SOCIETY FOR THE HISTORY OF CZECHOSLOVAK JEWS

Rabbi Norman Patz

March 12, 2023 – 19 Adar, 5783

REMEMBERING CONSTRUCTIVELY

1. We Jews have been described as AM HA-SEFER, the People of the Book. The original reference is, of course, to the Torah, but our relationship to the act of remembering is so important that the SEFER being referred to could also be a SEFER ZIKKARON, a Book of Memory.  Remembering is what this service has been doing since the first such ceremony in 1946. This is the 77th gathering to remember the murder of the 3792 Czech Jews who were being held in the Family Camp B II b in Birkenau on erev Purim, 1944. Our memorial service is the second oldest we are aware of, preceded only by the Warsaw Ghetto memorial service (1944).

Together with the execution of the remaining Family Camp members who had been brought from Terezin to us h wits in December 1943 and May 1944, this was the largest mass murder of Czech Jews in all of World War II.

The  Joseph Popper Lodge of B’nai Brith organized the first of these memorial services, continuing until our Society took over sponsorship in 1961. Years later, the Holocaust Survivors of Slovakia joined us.

For nearly three decades, the service was held at Congregation HaBonim on west 66th street. But after the fall of the communist regime in CZ, we were welcomed by the leaders of the Bohemian National Home, for which we are very grateful.

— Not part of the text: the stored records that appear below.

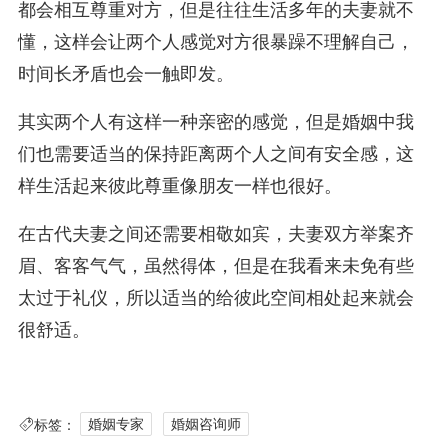
都会相互尊重对方，但是往往生活多年的夫妻就不
懂，这样会让两个人感觉对方很暴躁不理解自己，
时间长矛盾也会一触即发。
其实两个人有这样一种亲密的感觉，但是婚姻中我
们也需要适当的保持距离两个人之间有安全感，这
样生活起来彼此尊重像朋友一样也很好。
在古代夫妻之间还需要相敬如宾，夫妻双方举案齐
眉、客客气气，虽然得体，但是在我看来未免有些
太过于礼仪，所以适当的给彼此空间相处起来就会
很舒适。
标签：
婚姻专家
婚姻咨询师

In these post-communist years, we have been greeted by representatives of the Czechoslovak government, starting with the first ambassador of free Czechoslovakia to the United States, Rita Klimova. In these later years, the consuls-general of Slovakia and the Czech Republic have addressed us in person, as did U.S. Ambassador to the Czech Republic, Norman Eisen, in 2019. This year’s greeting is in an email from Anna Atari, Israel’s current ambassador to the Czech Republic.

2. Over the decades, the mission of the Society has never changed. In the words of Kurt Wehle, former secretary-general of the Federation of Jewish Communities in Bohemia and Moravia, and president of the Society in 1961:

“Nobody should be allowed to call for an end to remembering this (event.) That would be the beginning of forgetting.”

A. To tell the history truthfully and rebut communist revisionism. Three volumes published jointly with JPS, from 1968-1984, with 4 Reviews following

B. This Memorial Service, always close to the date of Purim

C. Under the leadership of Dr. Eva Derman, a number of excellent lectures on intellectual and cultural topics by distinguished scholars, presented throughout the year 

D. As survivors pass on, our numbers have dwindled, but the families in this Czech and Slovak landsmanschaft persist, one of the few that do so.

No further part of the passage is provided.